/ 25 January 2007

Go figure

An advertisement in the back pages of last week’s Mail & Guardian, placed by the government of the North West, announced a conference on ”stonewalling”. Turns out they were talking about building dry stone walls, and not about local government’s commun­ications strategy. You live and learn.

Cussed gizmos

Gadgets and whatnots tend to frighten Dominee Nogmaals Nagmaal, who has only just made peace with the idea of biplanes; but when he returned to Dorsbult this week after hatching, matching and despatching in Jozi, his suspicions had been confirmed. If technology wasn’t the work of the devil, he yelled, why else would OR Tambo International’s new self-service check-in service be called Common Use Self Service, or CUSS for short? Amen, broeder.

Immovable objects

And speaking of airport acronyms Lemmer reckons it’s a good thing Oom Tambo was called Oliver and not Ernest. ORTIA is florid enough, but how would you explain to the taxi that you’re waiting in ERTIA? Inert indeed.

Separated at birth.

Ever noticed the likeness between the President’s adviser Mojanku Gumbi and United States Secretary of State Condi Rice? And we’re not just talking about their politics.

A spot of good sense

The Oom hears that Dr Snuki Zikalala was at it at Fawlty Towers again this week.

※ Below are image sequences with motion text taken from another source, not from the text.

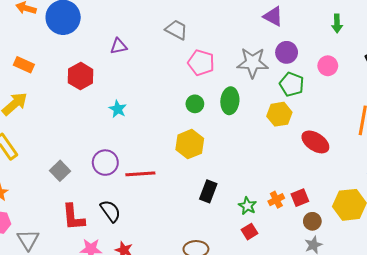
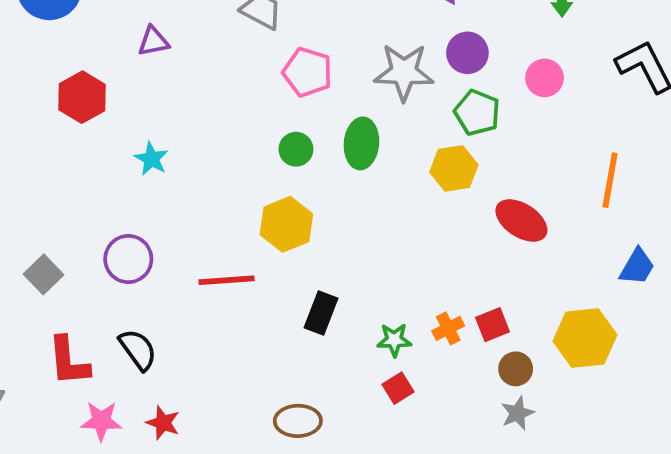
red line: (140, 174) -> (227, 280), moved
green star: (247, 206) -> (394, 340), turned -30

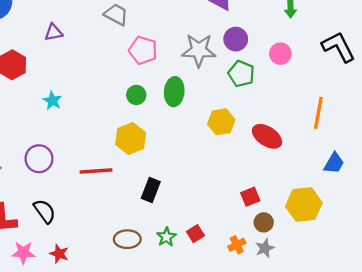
yellow hexagon: (454, 168) -> (221, 122), moved
orange cross: (448, 328) -> (237, 245), moved
green star: (394, 340) -> (166, 237), moved, turned -30
brown ellipse: (298, 421) -> (127, 239), moved

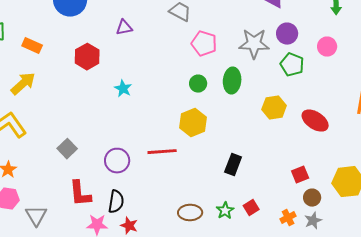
purple circle: (39, 159) -> (117, 161), moved
black rectangle: (151, 190) -> (233, 165), moved
black semicircle: (45, 211) -> (116, 202), moved, turned 45

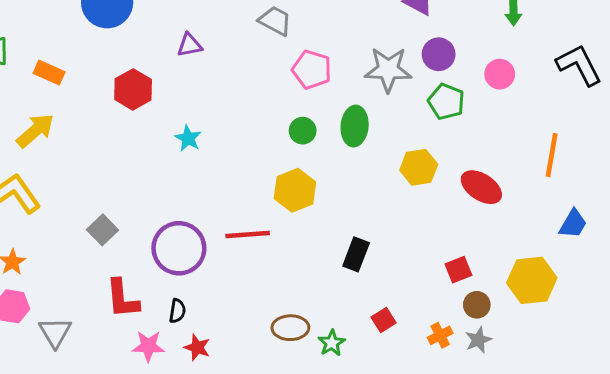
purple circle: (117, 161) -> (179, 248), size x1.4
black semicircle: (116, 202) -> (177, 311), size x0.7
green star: (225, 211) -> (332, 343), moved

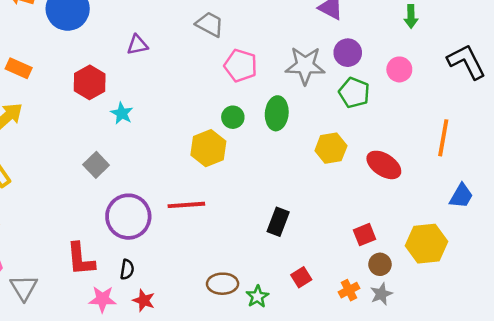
cyan star: (188, 138) -> (122, 113), moved
yellow hexagon: (295, 190) -> (208, 148), moved
gray square: (103, 230) -> (96, 165), moved

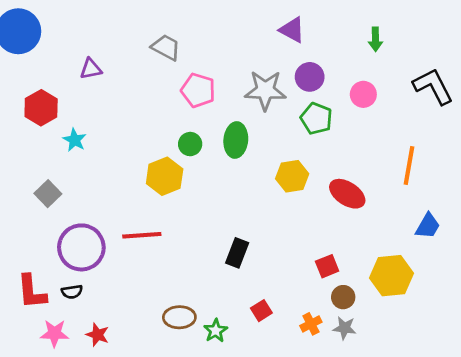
black semicircle: (127, 269) -> (72, 292), moved, turned 72
gray star: (381, 294) -> (345, 328), turned 30

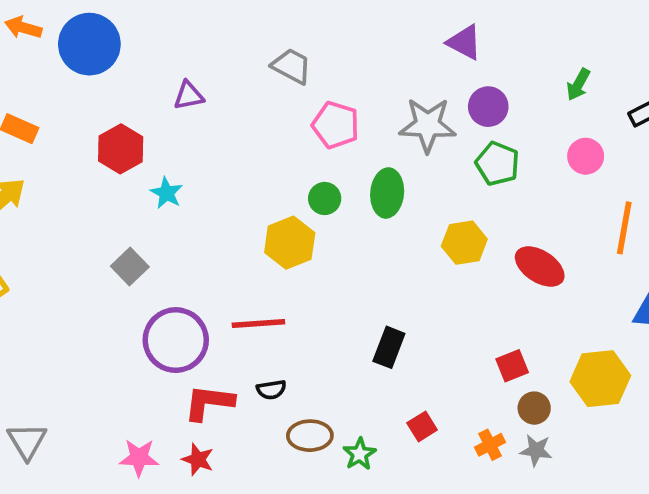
green arrow: (375, 39) -> (578, 85), moved, turned 30
pink circle: (363, 94) -> (586, 156), moved
red L-shape: (32, 292) -> (209, 403), moved, turned 102
black semicircle: (72, 292) -> (271, 390), moved

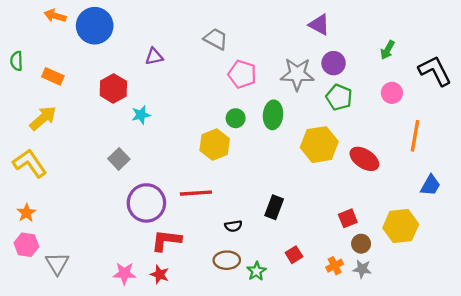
cyan star: (167, 193) -> (141, 115), turned 30
yellow hexagon: (464, 243) -> (319, 145), size x1.4
black semicircle: (271, 390) -> (233, 226), moved

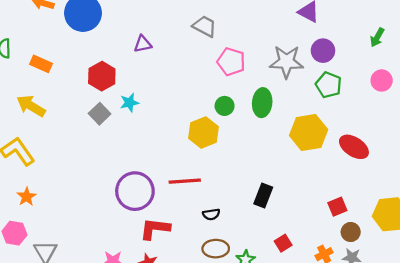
yellow arrow: (43, 118) -> (31, 106), turned -108
gray square: (119, 159) -> (100, 114), moved
orange star: (26, 213) -> (27, 197), moved
black semicircle: (233, 226) -> (211, 214), moved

Special Assignment planned to air a fly-on-the-wall account of life in the great Zimbabwe. Bought in, the programme showed all the messy stuff we don’t see on the public broadcaster: the black market; empty shelves; pissed-off Zimbabweans including one symbolically flogging a donkey and telling the reporter: ”You know who brought us here.” Flog. Flog. Snooks called in his reporters who told him there were no empty shelves; the programme was almost canned, like the Mbeki doccie last year. Good sense prevailed, but only just.

Banal

And while on the subject of bull, Tony Yengeni’s cleansing ceremony has quickly degenerated into allegations of racism, a curious thing since the victim is an animal, and not a thin-skinned person. But it’s all summed up by an anagram: ”Tony Yengeni stabs a bull” produces ”Bossy, ungentle banality.” You said it.